Selon ce document signé par Agathon Rwasa, les membres suspendus de leurs fonctions « ne se sont pas présentés à la permanence nationale pour vaquer aux activités de leurs postes d’affectation ».
Le président du CNL Agathon Rwasa évoque aussi dans les visas de sa décision « la convention nationale qui a adopté à l’unanimité les modifications des statuts et du règlement d’ordre intérieur du parti en date du 12 mars 2023 et approuvé le 30 avril 2023 les membres de l’organe national du parti CNL conformément aux textes amendés ».
Or, le ministre de l’intérieur a annulé les amendements apportés aux statuts et au règlement d’ordre intérieur du parti CNL issus des congrès ordinaire et extraordinaire tenus respectivement le 12 mars et le 30 avril 2023.
« Le ministère est en état d’impuissance face à cette décision »
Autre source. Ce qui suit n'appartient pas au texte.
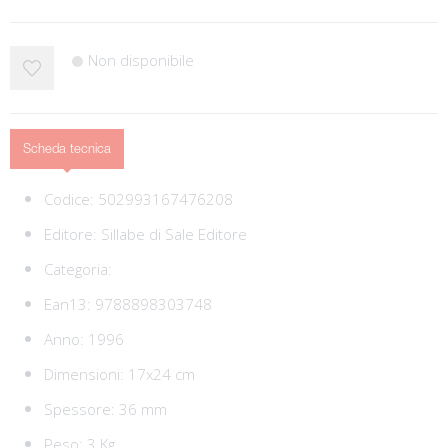
Non disponibile
Scheda tecnica
Codice:
502993167476208
Editore:
Sillabe di Sale Editore
Categoria:
Ean13:
9788898303748
Anno: 1996
Dimensioni: 17x24 cm
Spessore: 36 mm
Peso: 3 Kg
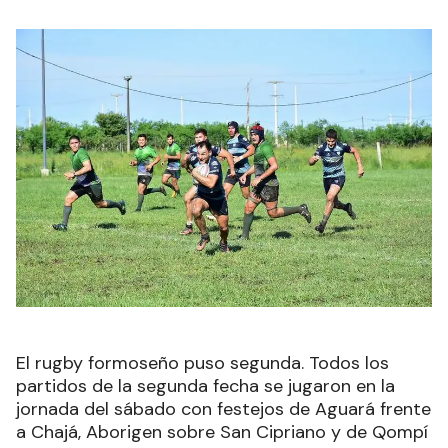
El rugby formoseño puso segunda. Todos los
partidos de la segunda fecha se jugaron en la
jornada del sábado con festejos de Aguará frente
a Chajá, Aborigen sobre San Cipriano y de Qompí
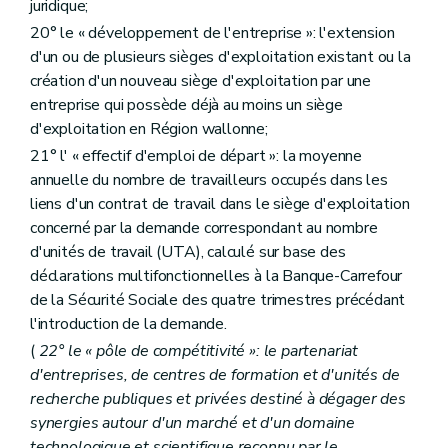
juridique;
20° le « développement de l'entreprise »: l'extension
d'un ou de plusieurs sièges d'exploitation existant ou la
création d'un nouveau siège d'exploitation par une
entreprise qui possède déjà au moins un siège
d'exploitation en Région wallonne;
21° l' « effectif d'emploi de départ »: la moyenne
annuelle du nombre de travailleurs occupés dans les
liens d'un contrat de travail dans le siège d'exploitation
concerné par la demande correspondant au nombre
d'unités de travail (UTA), calculé sur base des
déclarations multifonctionnelles à la Banque-Carrefour
de la Sécurité Sociale des quatre trimestres précédant
l'introduction de la demande.
(
22° le « pôle de compétitivité »: le partenariat
d'entreprises, de centres de formation et d'unités de
recherche publiques et privées destiné à dégager des
synergies autour d'un marché et d'un domaine
technologique et scientifique reconnu par le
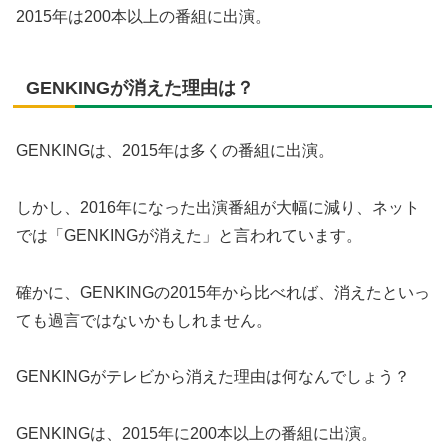
2015年は200本以上の番組に出演。
GENKINGが消えた理由は？
GENKINGは、2015年は多くの番組に出演。
しかし、2016年になった出演番組が大幅に減り、ネット
では「GENKINGが消えた」と言われています。
確かに、GENKINGの2015年から比べれば、消えたといっ
ても過言ではないかもしれません。
GENKINGがテレビから消えた理由は何なんでしょう？
GENKINGは、2015年に200本以上の番組に出演。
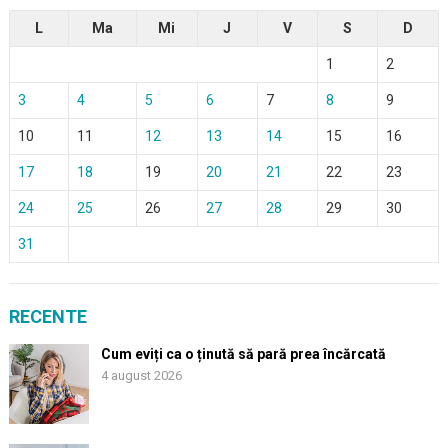
L
Ma
Mi
J
V
S
D
1
2
3
4
5
6
7
8
9
10
11
12
13
14
15
16
17
18
19
20
21
22
23
24
25
26
27
28
29
30
31
RECENTE
Cum eviți ca o ținută să pară prea încărcată
4 august 2026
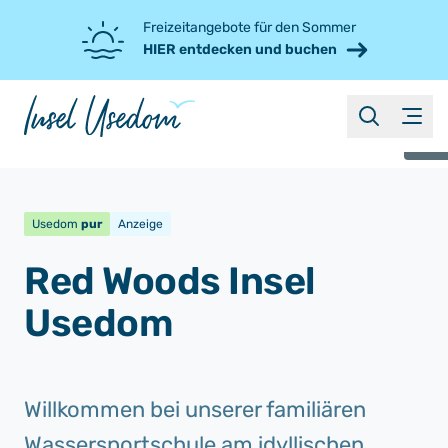
Freizeitangebote für den Sommer
HIER entdecken und buchen
suche
Menü
©
Usedom
pur
Anzeige
Red Woods Insel
Usedom
Willkommen bei unserer familiären
Wassersportschule am idyllischen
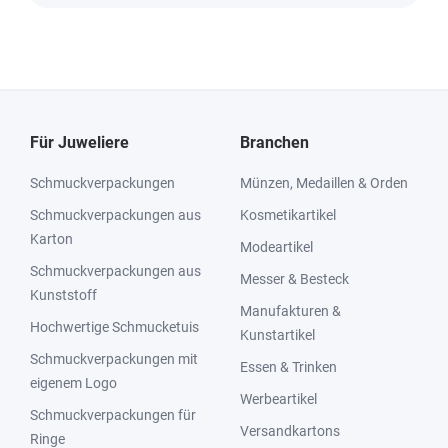
Für Juweliere
Branchen
Schmuckverpackungen
Münzen, Medaillen & Orden
Schmuckverpackungen aus
Kosmetikartikel
Karton
Modeartikel
Schmuckverpackungen aus
Messer & Besteck
Kunststoff
Manufakturen &
Hochwertige Schmucketuis
Kunstartikel
Schmuckverpackungen mit
Essen & Trinken
eigenem Logo
Werbeartikel
Schmuckverpackungen für
Versandkartons
Ringe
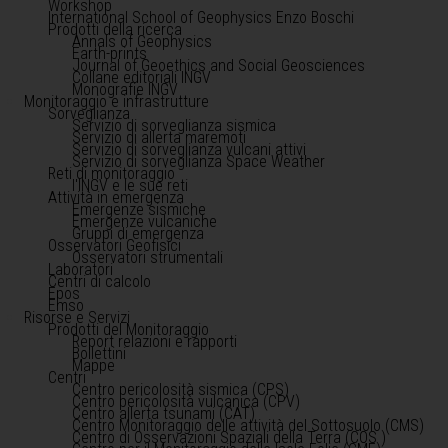
Workshop
International School of Geophysics Enzo Boschi
Prodotti della ricerca
Annals of Geophysics
Earth-prints
Journal of Geoethics and Social Geosciences
Collane editoriali INGV
Monografie INGV
Monitoraggio e infrastrutture
Sorveglianza
Servizio di sorveglianza sismica
Servizio di allerta maremoti
Servizio di sorveglianza vulcani attivi
Servizio di sorveglianza Space Weather
Reti di monitoraggio
l'INGV e le sue reti
Attività in emergenza
Emergenze sismiche
Emergenze vulcaniche
Gruppi di emergenza
Osservatori Geofisici
Osservatori strumentali
Laboratori
Centri di calcolo
Epos
Emso
Risorse e Servizi
Prodotti del Monitoraggio
Report relazioni e rapporti
Bollettini
Mappe
Centri
Centro pericolosità sismica (CPS)
Centro pericolosità vulcanica (CPV)
Centro allerta tsunami (CAT)
Centro Monitoraggio delle attività del Sottosuolo (CMS)
Centro di Osservazioni Spaziali della Terra (COS )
D’après les cadres du camp proche de la présidence du parti CNL, « seule la chambre administrative de la cour suprême pourrait intervenir », sous prétexte que la décision est administrative.
Cependant, le camp des « dissidents » s’étonne de voir le député Agathon Rwasa inclure dans les visas des recommandations et des textes que le ministre de l’intérieur a annulés.
Qu’en dit la loi ?
D’après la loi portant organisation et fonctionnement des partis politiques du 10 septembre 2011, « la loi garantit la non-ingérence des pouvoirs politiques dans le fonctionnement interne des partis politiques sauf ce qui est des restrictions nécessaires au maintien de l’ordre public », précise l’article 7.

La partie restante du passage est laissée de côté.